Let's skip the happy talk emanating from numerous quarters as a result of the recent stock market rally. Investors seem to think that because the Fed has stated that they're on the alert, and expect a Federal Funds rate cut at the September meeting, that we'll be able to ride out the recent turbulence in the market.
These people are standing on the beach waiting for the tidal wave to roll in.
I'll keep this brief and just extract the key forward-looking elements from the link above:
House prices are down 3.2% in the past year, the biggest decline ever recorded in the 20-year history of the Case-Shiller home price index. See full story. A year ago, home prices were rising at a 7.5% pace nationally.
While 20 years is not a really significant time window, consider that the last time a major real estate drop of this magnitude happened may have been the Great Depression, when assets of all types in this country suffered a catastrophic drop.
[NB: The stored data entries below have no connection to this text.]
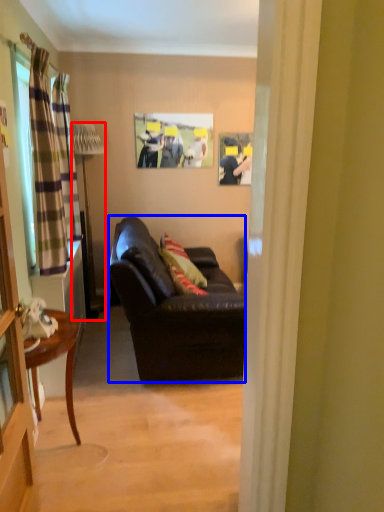 Question: Which of the following is the farthest to the observer, lamp (highlighted by a red box) or studio couch (highlighted by a blue box)?

Choices:
 (A) lamp
 (B) studio couch

Answer: (A) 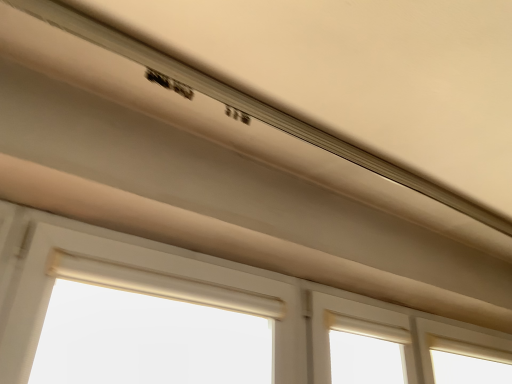 Question: Does point tap(360, 150) appear closer or farther from the camera than point tap(103, 299)?

Choices:
 (A) farther
 (B) closer

Answer: (A)

Question: In the image, is matte white exhaust hood at upper center on the left side or the right side of beige fabric curtain at lower center?

Choices:
 (A) right
 (B) left

Answer: (A)

Question: Estimate the real-world distances between objects in this image. Which object is farther from the beige fabric curtain at lower center?

Choices:
 (A) white matte window at center
 (B) matte white exhaust hood at upper center

Answer: (B)

Question: Which of these objects is positioned closest to the matte white exhaust hood at upper center?

Choices:
 (A) beige fabric curtain at lower center
 (B) white matte window at center

Answer: (B) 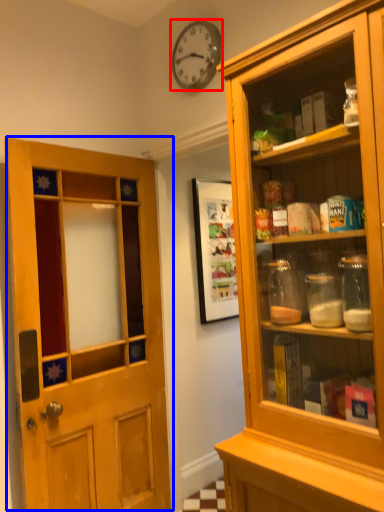 Question: Which object appears farthest to the camera in this image, clock (highlighted by a red box) or door (highlighted by a blue box)?

Choices:
 (A) clock
 (B) door

Answer: (A) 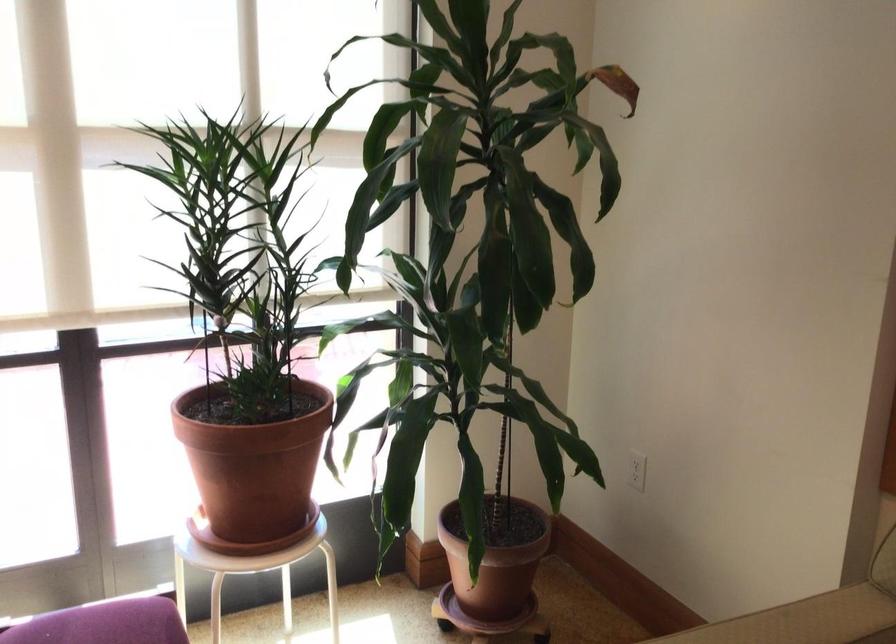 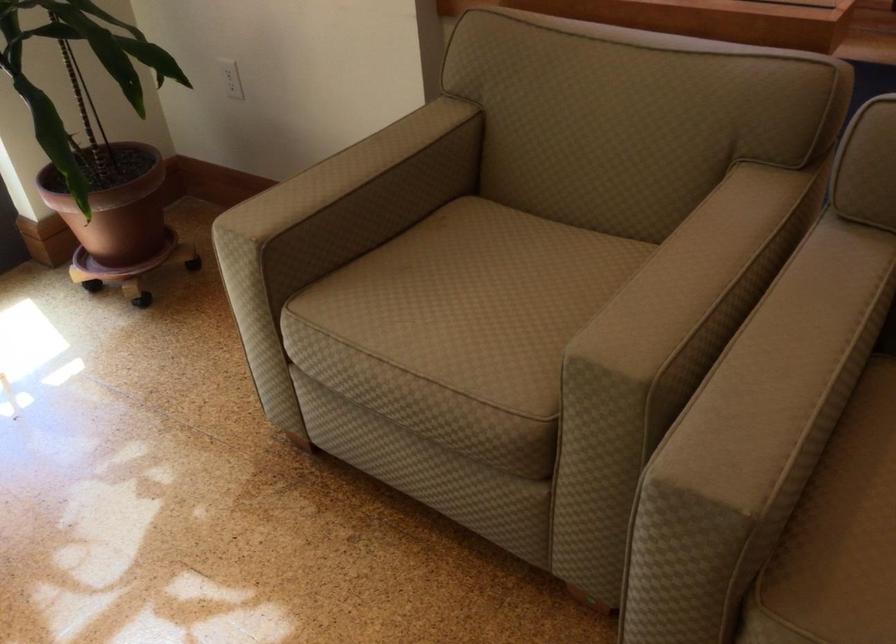 Locate, in the second image, the point that corresponds to pixel 493 567 in the first image.

(116, 210) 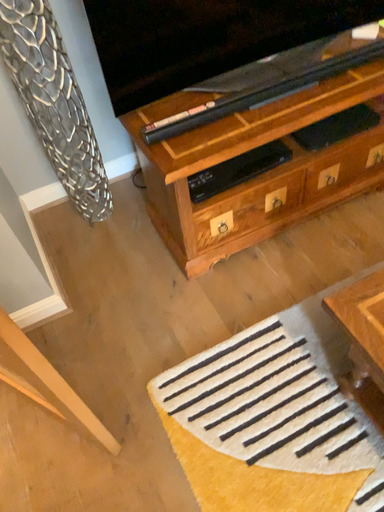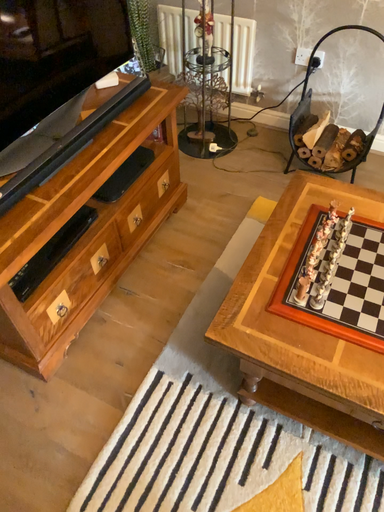 Question: Which way did the camera rotate in the video?

Choices:
 (A) rotated left
 (B) rotated right

Answer: (B) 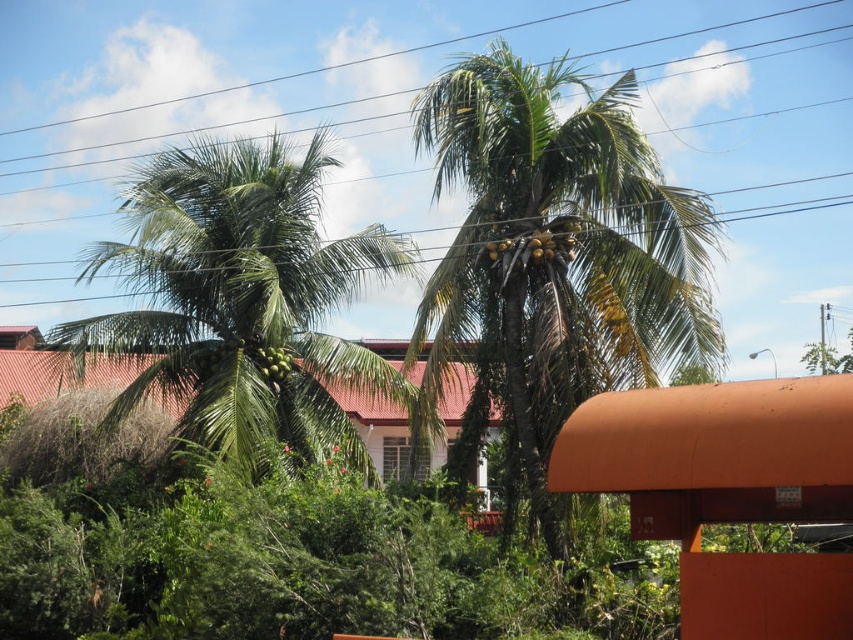 Question: Among these points, which one is farthest from the camera?

Choices:
 (A) (294, 410)
 (B) (271, 3)
 (C) (467, 84)

Answer: (B)

Question: From the image, what is the correct spatial relationship of metallic wire at upper center in relation to green leafy coconut tree at left?

Choices:
 (A) below
 (B) above

Answer: (A)

Question: Which object appears farthest from the camera in this image?

Choices:
 (A) green leafy palm at center
 (B) green leafy coconut tree at left
 (C) metallic wire at upper center

Answer: (C)

Question: Based on their relative distances, which object is nearer to the metallic wire at upper center?

Choices:
 (A) green leafy palm at center
 (B) green leafy coconut tree at left

Answer: (B)

Question: Is green leafy palm at center wider than green leafy coconut tree at left?

Choices:
 (A) yes
 (B) no

Answer: (B)

Question: In this image, where is green leafy palm at center located relative to green leafy coconut tree at left?

Choices:
 (A) below
 (B) above

Answer: (B) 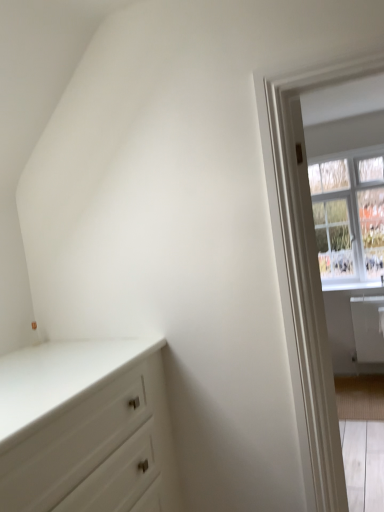 Question: Considering the relative sizes of white glossy window sill at right and clear glass window at upper right in the image provided, is white glossy window sill at right smaller than clear glass window at upper right?

Choices:
 (A) no
 (B) yes

Answer: (B)

Question: Considering the relative sizes of white glossy window sill at right and clear glass window at upper right in the image provided, is white glossy window sill at right taller than clear glass window at upper right?

Choices:
 (A) yes
 (B) no

Answer: (B)

Question: Considering the relative sizes of white glossy window sill at right and clear glass window at upper right in the image provided, is white glossy window sill at right wider than clear glass window at upper right?

Choices:
 (A) no
 (B) yes

Answer: (A)

Question: From a real-world perspective, is white glossy window sill at right beneath clear glass window at upper right?

Choices:
 (A) yes
 (B) no

Answer: (A)

Question: Is white glossy window sill at right bigger than clear glass window at upper right?

Choices:
 (A) no
 (B) yes

Answer: (A)

Question: Could you tell me if white glossy window sill at right is turned towards clear glass window at upper right?

Choices:
 (A) no
 (B) yes

Answer: (B)

Question: Is white glossy chest of drawers at lower left directly adjacent to white wooden door at right?

Choices:
 (A) no
 (B) yes

Answer: (A)

Question: Would you say white glossy chest of drawers at lower left is a long distance from white wooden door at right?

Choices:
 (A) no
 (B) yes

Answer: (A)

Question: Considering the relative sizes of white glossy chest of drawers at lower left and white wooden door at right in the image provided, is white glossy chest of drawers at lower left wider than white wooden door at right?

Choices:
 (A) no
 (B) yes

Answer: (B)

Question: Is white glossy chest of drawers at lower left looking in the opposite direction of white wooden door at right?

Choices:
 (A) yes
 (B) no

Answer: (B)

Question: Is the depth of white glossy chest of drawers at lower left less than that of white wooden door at right?

Choices:
 (A) no
 (B) yes

Answer: (B)

Question: Considering the relative sizes of white glossy chest of drawers at lower left and white wooden door at right in the image provided, is white glossy chest of drawers at lower left thinner than white wooden door at right?

Choices:
 (A) no
 (B) yes

Answer: (A)

Question: From the image's perspective, is white wooden door at right on white glossy chest of drawers at lower left?

Choices:
 (A) yes
 (B) no

Answer: (A) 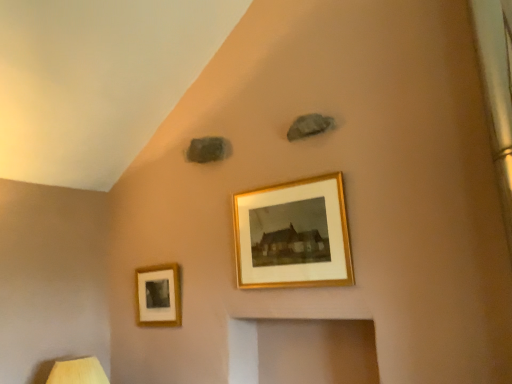 Question: Is matte gold picture frame at lower left, the first picture frame viewed from the left, inside or outside of gold-framed picture at center, the 2th picture frame viewed from the left?

Choices:
 (A) outside
 (B) inside

Answer: (A)

Question: In terms of size, does matte gold picture frame at lower left, positioned as the second picture frame in right-to-left order, appear bigger or smaller than gold-framed picture at center, the 2th picture frame positioned from the back?

Choices:
 (A) small
 (B) big

Answer: (A)

Question: Based on their relative distances, which object is farther from the wooden table lamp at lower left?

Choices:
 (A) matte gold picture frame at lower left, the 2th picture frame when ordered from front to back
 (B) gold-framed picture at center, the 1th picture frame when ordered from top to bottom

Answer: (B)

Question: Estimate the real-world distances between objects in this image. Which object is farther from the wooden table lamp at lower left?

Choices:
 (A) gold-framed picture at center, the 2th picture frame positioned from the back
 (B) matte gold picture frame at lower left, the second picture frame from the top

Answer: (A)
It took a world war for the United States to grow its way out of it. Since the war, real estate asset prices have either grown roughy at the rate of inflation, or over the last 20 years or so, undergone a couple of major asset booms.
At the Federal Reserve meeting in Jackson Hole, Wyo., Robert Shiller, chief economist at MacroMarkets LLC, said 50% declines in home prices in some regions were entirely possible.
Particularly, I'd submit, California. Plenty of red-staters can mock California all they want, but as California goes, so goes the rest of the country:
Decreases in pending home sales were seen in all four major regions of the U.S., according to NAR. In July, pending sales fell 13.1% in the Midwest, 6.6% in the South, 20.8% in the West and 12.2% in the Northeast.
This set of numbers for July predates the turbulence in the credit markets that hit in August.
The subprime wave hasn't crested. As both Bonddad and myself have noted, the subprime wave crests in March-April of 2008 and doesn't really recede until over a year from now.
Frankly, I don't think the Fed can do a whole lot here. I don't think anyone can do much about this.
They're all hovering like a fly, waiting for the windshield on the freeway.